Careful to position herself as a “hair culturalist,” Walker was building a vast social network of consumer-agents united by their dreams of looking — and thus feeling — different, from the heartland of America to the Caribbean and parts of Central America. Whether it stimulated emulation or empowerment was the debate — and in many ways it still is. One thing, though, was for sure: It was big business. No — huge! “Open your own shop; secure prosperity and freedom,” one of Madam Walker’s brochures announced. Those who enrolled in “Lelia College” even received a diploma.

If imitation is the highest form of flattery, Walker had the Mona Lisa of black-beauty brands. Among the most ridiculous knockoffs was the white-owned “Madam Mamie Hightower” company. To keep others at bay, Walker insisted on placing a special seal with her likeness on every package. So successful, so quickly, was Walker in solidifying her presence in the consumer’s mind that when her marriage to C.J. fell apart in 1912, she insisted on keeping his name. After all, she’d already made it more famous.

To keep her agents more loyal, Walker organized them into a national association and offered cash incentives to those who promoted her values. In the same way, she organized the National Negro Cosmetics Manufacturers Association in 1917. “I am not merely satisfied in making money for myself,” Walker said in 1914. “I am endeavoring to provide employment for hundreds of women of my race.” And for her it wasn’t just about pay; Walker wanted to train her fellow black women to be refined. As she explained in her 1915 manual, Hints to Agents, “Open your windows — air it well … Keep your teeth clean in order that [your] breath might be sweet … See that your fingernails are kept clean, as that is a mark of refinement.”

Reading this, I instantly thought of Booker T. Washington, “the wizard of Tuskegee,” who, while troubled by the black beauty industry, shared Walker’s obsession with cleanliness.
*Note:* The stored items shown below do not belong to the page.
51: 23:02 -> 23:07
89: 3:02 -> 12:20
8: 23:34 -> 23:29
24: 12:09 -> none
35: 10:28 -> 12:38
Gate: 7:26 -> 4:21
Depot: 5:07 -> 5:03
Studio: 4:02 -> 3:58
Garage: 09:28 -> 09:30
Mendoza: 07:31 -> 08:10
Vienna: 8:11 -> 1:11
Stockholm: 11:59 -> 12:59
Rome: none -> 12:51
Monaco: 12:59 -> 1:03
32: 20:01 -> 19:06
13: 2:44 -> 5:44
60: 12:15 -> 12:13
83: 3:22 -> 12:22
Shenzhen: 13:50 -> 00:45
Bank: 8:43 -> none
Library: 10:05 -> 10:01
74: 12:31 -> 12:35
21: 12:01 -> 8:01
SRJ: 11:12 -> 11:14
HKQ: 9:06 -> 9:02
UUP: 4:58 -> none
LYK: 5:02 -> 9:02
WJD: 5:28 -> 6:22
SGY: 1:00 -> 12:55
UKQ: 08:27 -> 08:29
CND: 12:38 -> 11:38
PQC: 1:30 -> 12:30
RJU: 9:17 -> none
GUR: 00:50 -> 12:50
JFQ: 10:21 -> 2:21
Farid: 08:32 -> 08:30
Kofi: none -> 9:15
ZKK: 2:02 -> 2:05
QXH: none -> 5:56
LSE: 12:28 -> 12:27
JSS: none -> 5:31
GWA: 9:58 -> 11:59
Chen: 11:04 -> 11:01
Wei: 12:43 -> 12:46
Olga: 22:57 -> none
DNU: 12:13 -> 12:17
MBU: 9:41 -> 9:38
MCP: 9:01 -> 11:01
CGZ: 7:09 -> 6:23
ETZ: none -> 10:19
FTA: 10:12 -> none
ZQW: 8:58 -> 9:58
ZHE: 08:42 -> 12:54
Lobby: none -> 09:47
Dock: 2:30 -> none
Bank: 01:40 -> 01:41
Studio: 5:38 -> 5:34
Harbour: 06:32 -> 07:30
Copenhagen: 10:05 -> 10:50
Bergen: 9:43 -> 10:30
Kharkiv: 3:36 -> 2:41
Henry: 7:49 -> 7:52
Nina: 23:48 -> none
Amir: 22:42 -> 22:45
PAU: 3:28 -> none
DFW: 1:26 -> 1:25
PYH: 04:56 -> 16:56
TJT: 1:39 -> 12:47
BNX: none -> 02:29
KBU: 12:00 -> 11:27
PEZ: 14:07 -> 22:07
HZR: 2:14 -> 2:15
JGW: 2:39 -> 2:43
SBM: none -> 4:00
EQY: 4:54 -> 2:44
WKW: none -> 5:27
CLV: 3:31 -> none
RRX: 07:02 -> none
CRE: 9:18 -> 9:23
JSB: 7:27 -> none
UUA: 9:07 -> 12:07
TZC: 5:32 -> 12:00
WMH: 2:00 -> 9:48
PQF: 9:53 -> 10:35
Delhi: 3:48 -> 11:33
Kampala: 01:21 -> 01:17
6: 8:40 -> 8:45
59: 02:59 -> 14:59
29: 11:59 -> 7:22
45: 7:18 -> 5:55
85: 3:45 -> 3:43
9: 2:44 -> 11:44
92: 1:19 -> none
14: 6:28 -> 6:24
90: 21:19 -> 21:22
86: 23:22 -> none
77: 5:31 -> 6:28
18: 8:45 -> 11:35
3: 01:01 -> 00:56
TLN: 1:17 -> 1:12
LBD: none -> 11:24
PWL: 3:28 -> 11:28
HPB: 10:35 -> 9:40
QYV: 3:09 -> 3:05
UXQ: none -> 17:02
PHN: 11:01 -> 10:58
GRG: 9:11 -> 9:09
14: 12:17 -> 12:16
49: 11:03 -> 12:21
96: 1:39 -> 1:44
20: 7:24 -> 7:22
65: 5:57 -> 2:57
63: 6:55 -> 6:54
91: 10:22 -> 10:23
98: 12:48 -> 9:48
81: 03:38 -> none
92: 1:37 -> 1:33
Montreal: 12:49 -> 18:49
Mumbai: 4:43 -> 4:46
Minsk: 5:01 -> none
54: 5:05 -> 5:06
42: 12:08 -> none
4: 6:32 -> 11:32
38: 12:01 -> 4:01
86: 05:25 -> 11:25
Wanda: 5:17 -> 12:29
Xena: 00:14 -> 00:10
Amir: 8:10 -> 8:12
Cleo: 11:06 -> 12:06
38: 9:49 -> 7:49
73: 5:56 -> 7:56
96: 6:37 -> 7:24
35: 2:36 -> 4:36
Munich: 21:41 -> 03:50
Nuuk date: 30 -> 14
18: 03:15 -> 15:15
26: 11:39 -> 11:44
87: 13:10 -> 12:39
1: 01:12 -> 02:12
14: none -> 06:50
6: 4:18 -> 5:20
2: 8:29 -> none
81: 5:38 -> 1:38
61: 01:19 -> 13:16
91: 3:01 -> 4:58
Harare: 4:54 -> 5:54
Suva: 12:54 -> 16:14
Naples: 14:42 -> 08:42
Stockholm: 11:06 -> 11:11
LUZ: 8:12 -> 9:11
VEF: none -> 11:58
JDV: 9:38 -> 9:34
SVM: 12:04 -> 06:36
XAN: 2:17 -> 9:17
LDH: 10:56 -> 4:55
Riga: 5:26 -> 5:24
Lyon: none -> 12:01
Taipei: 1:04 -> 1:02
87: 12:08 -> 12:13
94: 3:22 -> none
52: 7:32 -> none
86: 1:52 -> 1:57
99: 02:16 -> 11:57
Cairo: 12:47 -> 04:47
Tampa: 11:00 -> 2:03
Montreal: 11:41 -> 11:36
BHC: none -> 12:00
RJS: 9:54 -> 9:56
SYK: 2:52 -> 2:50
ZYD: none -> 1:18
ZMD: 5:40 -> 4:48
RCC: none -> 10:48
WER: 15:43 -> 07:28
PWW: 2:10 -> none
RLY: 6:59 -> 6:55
In fact, Washington made it critical to his school’s curriculum, preaching “the gospel of the toothbrush,” writes Suellen Hoy in her interesting history, Chasing Dirt: The American Pursuit of Cleanliness. “I never see … an unpainted or unwhitewashed house that I do not want to paint or whitewash it,” Washington himself wrote in his memoir, Up From Slavery.

I have no doubt this topic would’ve made for interesting conversation between Washington and Walker (after all, having come from similar places, weren’t they after similar things with not dissimilar risks?). Yet, try as Walker did to curry Washington’s favor, her initial forays only met his grudging acknowledgment, even though many of the wives Washington knew, including his own — the wives of the very ministers denouncing products like Walker’s — were dreaming of the same straight styles.